Shell scripts are very useful things, whether they’re prepared and saved to a file for regular execution (for example, with a scheduler like cron), or just entered straight into the command line. They can perform tasks in seconds that may take days of repetitive work, like, say, resizing or touching up images, replacing text in a large number of HTML documents, converting items from one format to another, or gathering statistics.
This entry is a brief introduction to scripting using the Bash shell, which I find to be the most intuitive, and probably the most common (that said, most of the information here will apply to other shells). We will explore some of the basic building blocks of scripting, such as while and for loops, if statements, and a few common techniques for accomplishing tasks. Along the way, we’ll also take a look at some of the tools that make shell scripting a bit more useful, such as test, and bc. Finally, we’ll put it together with a couple of examples.

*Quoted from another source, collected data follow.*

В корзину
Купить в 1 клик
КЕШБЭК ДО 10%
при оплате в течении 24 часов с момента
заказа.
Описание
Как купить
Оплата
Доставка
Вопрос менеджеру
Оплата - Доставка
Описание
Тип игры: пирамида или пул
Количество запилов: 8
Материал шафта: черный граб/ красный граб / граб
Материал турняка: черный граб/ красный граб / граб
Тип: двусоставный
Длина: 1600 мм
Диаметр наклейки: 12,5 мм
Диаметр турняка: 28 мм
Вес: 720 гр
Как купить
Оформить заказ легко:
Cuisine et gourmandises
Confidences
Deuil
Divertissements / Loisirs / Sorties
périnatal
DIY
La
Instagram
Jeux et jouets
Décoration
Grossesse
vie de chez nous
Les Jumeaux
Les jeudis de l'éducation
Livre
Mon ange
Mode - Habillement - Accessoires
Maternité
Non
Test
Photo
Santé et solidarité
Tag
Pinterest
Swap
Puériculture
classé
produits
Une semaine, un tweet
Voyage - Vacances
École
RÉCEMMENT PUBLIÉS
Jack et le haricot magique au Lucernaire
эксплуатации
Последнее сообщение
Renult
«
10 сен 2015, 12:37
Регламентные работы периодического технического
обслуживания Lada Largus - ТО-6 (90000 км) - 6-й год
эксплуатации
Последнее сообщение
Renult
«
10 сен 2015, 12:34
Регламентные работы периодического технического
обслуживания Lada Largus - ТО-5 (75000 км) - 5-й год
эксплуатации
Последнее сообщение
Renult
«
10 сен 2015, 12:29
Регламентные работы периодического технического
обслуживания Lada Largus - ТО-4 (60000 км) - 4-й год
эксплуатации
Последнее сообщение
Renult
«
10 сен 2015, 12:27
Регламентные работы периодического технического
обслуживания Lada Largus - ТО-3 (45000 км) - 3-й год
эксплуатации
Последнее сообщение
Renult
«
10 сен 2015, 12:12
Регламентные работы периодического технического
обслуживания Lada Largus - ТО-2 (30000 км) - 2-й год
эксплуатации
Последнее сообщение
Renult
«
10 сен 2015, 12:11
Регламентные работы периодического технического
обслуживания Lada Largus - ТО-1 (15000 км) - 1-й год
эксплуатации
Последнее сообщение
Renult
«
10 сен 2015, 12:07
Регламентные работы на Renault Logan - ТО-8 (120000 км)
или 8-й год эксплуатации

Stay tuned over the next few days for a brief tutorial on some very useful unix tools, like awk, sed, sort and uniq, which may become indispensable to you (they have for me).
But first, lets begin with some basics.
Scripting 101
Bash (and it’s siblings) is a lot more than just a launcher; it is more like a programming language interface, which allows users to enter very complicated commands to achieve a wide variety of tasks. The language used is much like any other programming language – it contains for and while loops, if statements, functions and variables.
Commands can be either entered straight into the command line, or saved to files for execution.
Script files invariably begin with a line that’s commonly known as the shbang (hash-bang, referring to the first two characters):
#!/bin/sh
This is a directive that’s read by the shell when a script file is executed – it tells the shell what to use to interpret the commands within. In this case, the /bin/sh application will be used. This is the most common shbang; it can be replaced with #!/usr/bin/perl for perl scripts, or #!/usr/bin/php for php scripts, too.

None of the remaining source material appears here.